Limiting similarity tests using AWTS and NN had excellent type I error rates for matrices with as few as four species; there was, however, a significant increase in type I error rates with increasing site number (Fig 2). This trend was consistent for all three significance criteria with error rates exceeding 10% for matrices with more than 35 sites (Fig 2).

For AWTS in combination with SDNN, type I error rates for matrices with greater than five species were very good (< 5%); however, error rates increased with the number of sites, exceeding 10% for matrices with 35 or more sites (Fig 2). It is not clear why this increase occurs.

We performed post-hoc analyses to determine the source of increased type I error rates with the AWTS null model. We compared trait abundances pre- and post-shuffle using a Chi-Square goodness of fit test and found that patterns of trait abundance, which AWTS should maintain, are more poorly maintained as matrix size increases (S2 Fig). We also examined the variance (breadth) of the null model distributions in relation to matrix size (increasing site and/or species number) because a narrowing of the null distribution can lead to increased type I errors. The standard deviation of the null distributions decreased with both increasing site number and increasing species number (S3 Fig). The narrowing of the null distribution with increasing site number appears to result from a combination of the underlying log-normal abundance distribution and the AWTS algorithm itself. As the number of sites increases, the proportion of species with abundant traits increases logarithmically. The effect of this is twofold: first, the contribution of the abundant traits quickly overwhelms any contribution of less abundant traits to the overall community metric (NN or SDNN); second, in the AWTS algorithm, the way traits are shuffled becomes more constrained with increasing matrix size. As the number of sites increases, differences in abundance among the most common species become so extreme that the AWTS results in little variation in abundant trait values among sites, which results in narrow null distributions. It is not clear if this is a problem for studies that have used this kind of randomization, as implementations of AWTS likely vary in small but potentially significant ways; however, this is likely to be an issue with this combination of null model (AWTS) and metrics (NN and SDNN) particularly when the number of sites and/or species is high and species occurrences are log-normally distributed (e.g., [17]).

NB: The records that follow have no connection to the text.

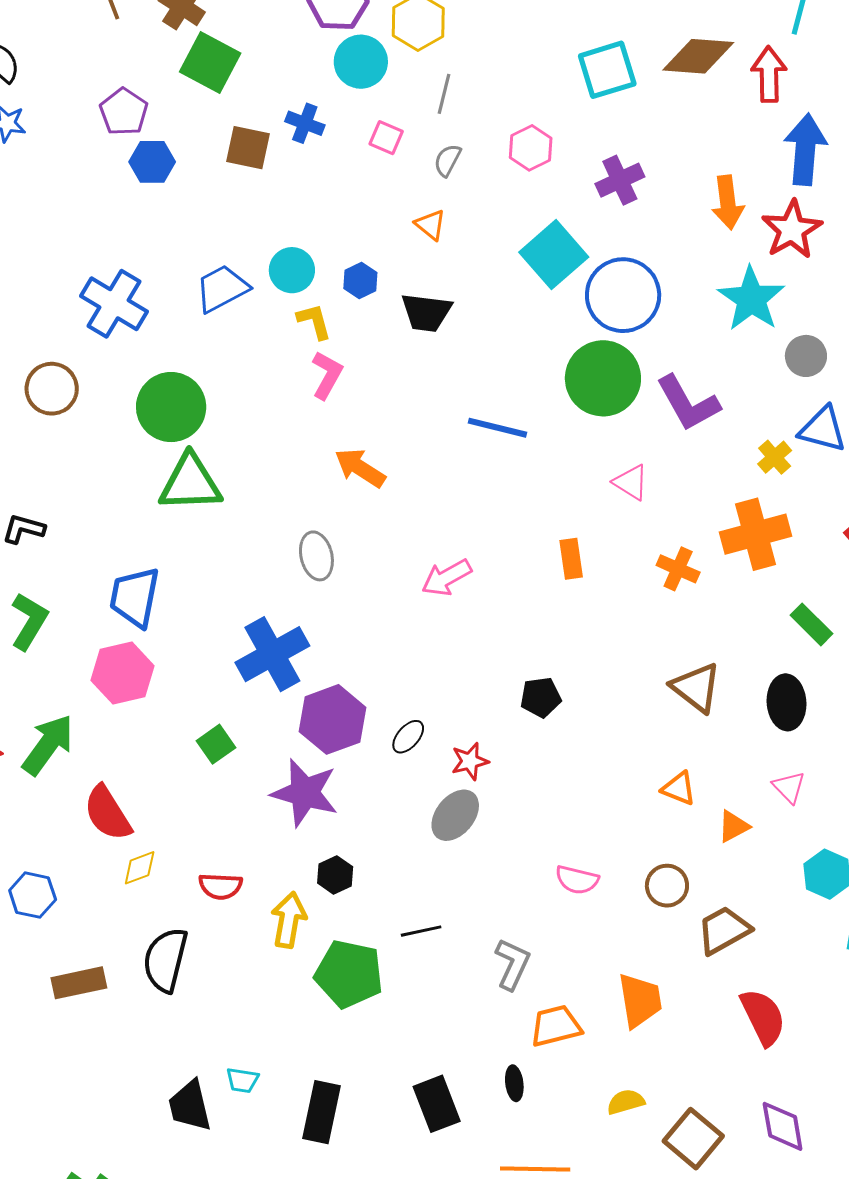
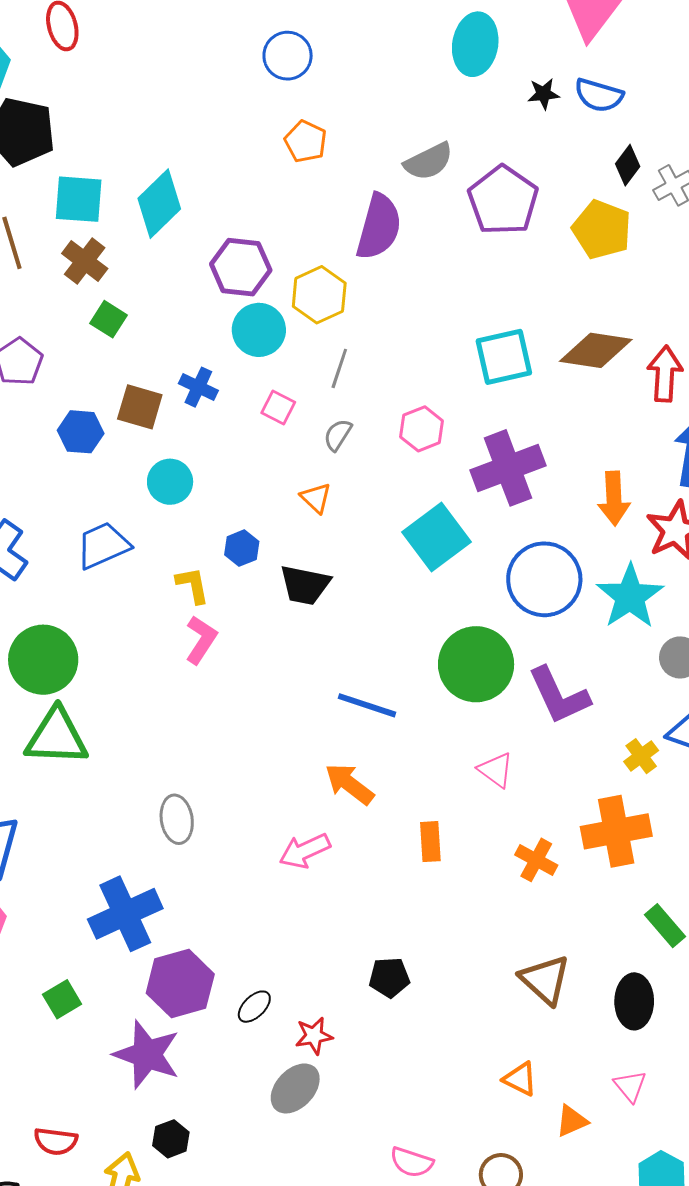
green square: (210, 63) -> (109, 319), size x0.6
blue hexagon: (152, 162) -> (81, 432), moved
purple cross: (620, 180) -> (508, 468), size x1.5
cyan circle: (292, 270) -> (170, 482), moved
blue circle: (623, 295) -> (544, 579), moved
orange arrow: (360, 468) -> (349, 784), moved

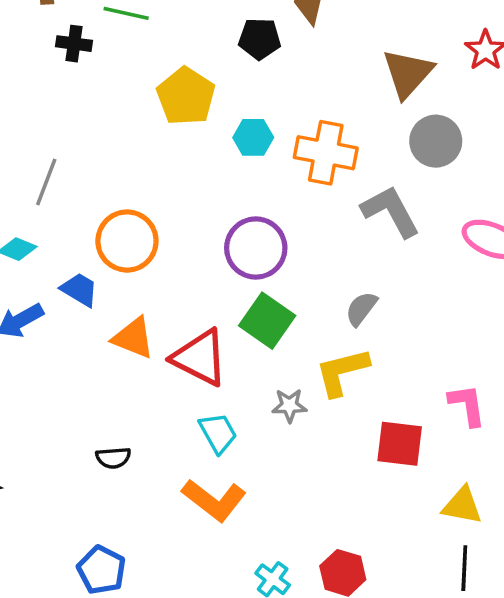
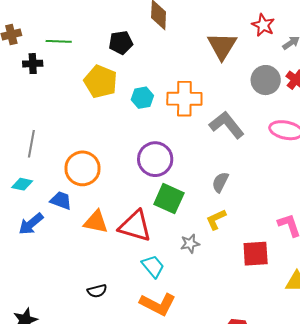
black pentagon: (260, 39) -> (121, 43), moved
gray circle: (436, 141) -> (266, 80), moved
yellow L-shape: (342, 372) -> (216, 219), size x0.7

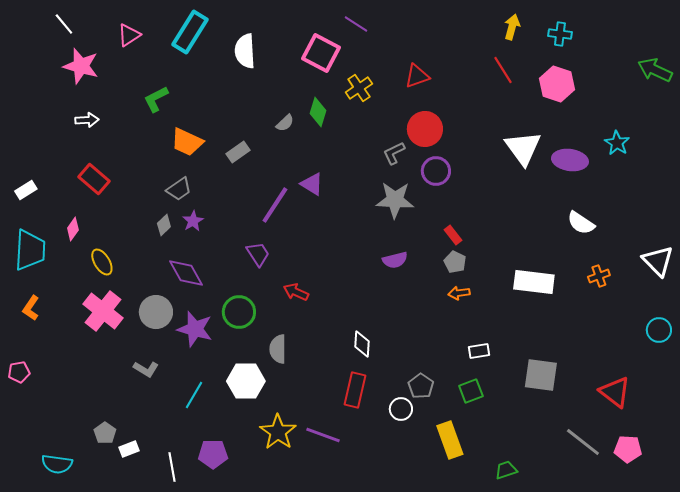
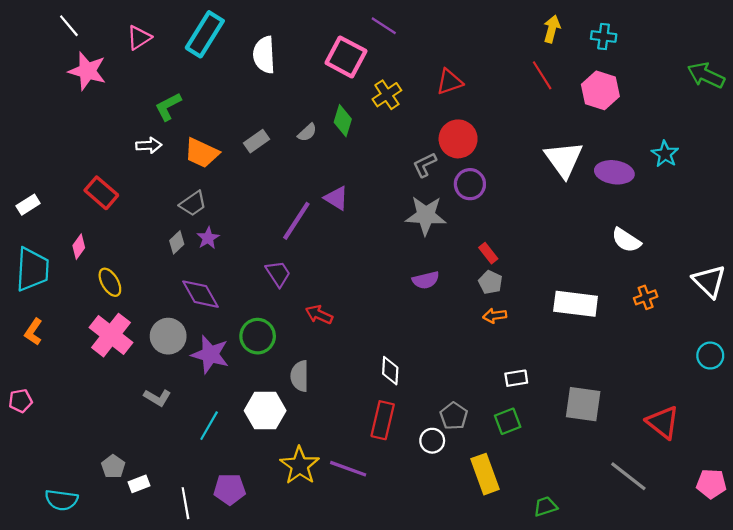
white arrow: (87, 120) -> (149, 145), moved
gray rectangle: (238, 152) -> (257, 141), moved
pink pentagon: (628, 449) -> (711, 484), moved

### Type II Error Rate Estimation

#### Negative co-occurrence.

Our results indicate that type II error rates for the negative co-occurrence null model are acceptable for matrices with fewer than 15 sites but increased with increasing site number beyond this; variation in species number had little impact (Fig 3). We suspected that the observed increase in type II errors with increasing site number may have resulted from the method used to add structure to matrices; our method searched 10,000 matrices to maximize C-Score, but this is a shrinking fraction of possible matrices as matrix size increases. To investigate, we ran a reduced set of null model tests for a set of matrices with 35 sites and increased the number of shuffles used to maximize the C-Score from 10,000 to 1,000,000. This post-hoc analysis supported our suspicion; increasing the number of matrices considered in maximizing C-Score clearly reduced the type II error rate in larger matrices (S4 Fig). As such, co-occurrence tests appear to have acceptable type II error rates in general across a wide range of matrix sizes, when signal is maximized for the test matrix. It is clear, however, that error rates for small matrices are generally the result of including identical matrices in the null distribution. Using the exclusive p-value for these tests is advisable, although care should be taken in using very small matrices that may not adequately represent the species co-occurrence patterns that exist within the study system.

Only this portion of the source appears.